== AVAILABLE DATA ==
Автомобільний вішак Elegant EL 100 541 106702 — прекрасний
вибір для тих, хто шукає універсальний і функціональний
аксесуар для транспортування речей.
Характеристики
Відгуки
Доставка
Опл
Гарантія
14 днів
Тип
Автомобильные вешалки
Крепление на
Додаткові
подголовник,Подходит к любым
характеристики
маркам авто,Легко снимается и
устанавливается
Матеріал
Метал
===
== AVAILABLE DATA ==
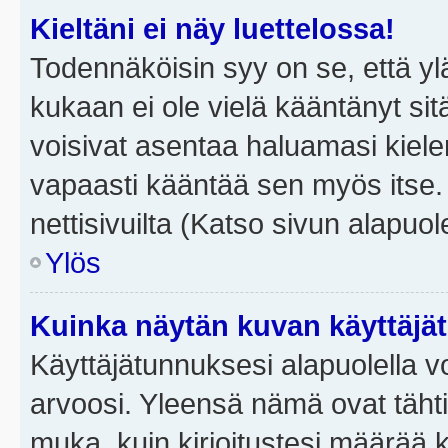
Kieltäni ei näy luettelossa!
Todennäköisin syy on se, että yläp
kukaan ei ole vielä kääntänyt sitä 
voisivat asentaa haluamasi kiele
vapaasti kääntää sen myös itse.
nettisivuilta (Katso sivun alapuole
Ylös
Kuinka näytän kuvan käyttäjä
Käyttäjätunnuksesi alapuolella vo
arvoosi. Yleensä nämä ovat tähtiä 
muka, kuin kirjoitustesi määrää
===
_INSTRUCTIONS TO FOLLOW_. An exact copy of the lines above, from the one containing "Автомобільний вішак Elegant" through the one containing "подголовник,Подходит к любым", is the whole of the answer.

_COMPLETED EXERCISE_.
Автомобільний вішак Elegant EL 100 541 106702 — прекрасний
вибір для тих, хто шукає універсальний і функціональний
аксесуар для транспортування речей.
Характеристики
Відгуки
Доставка
Опл
Гарантія
14 днів
Тип
Автомобильные вешалки
Крепление на
Додаткові
подголовник,Подходит к любым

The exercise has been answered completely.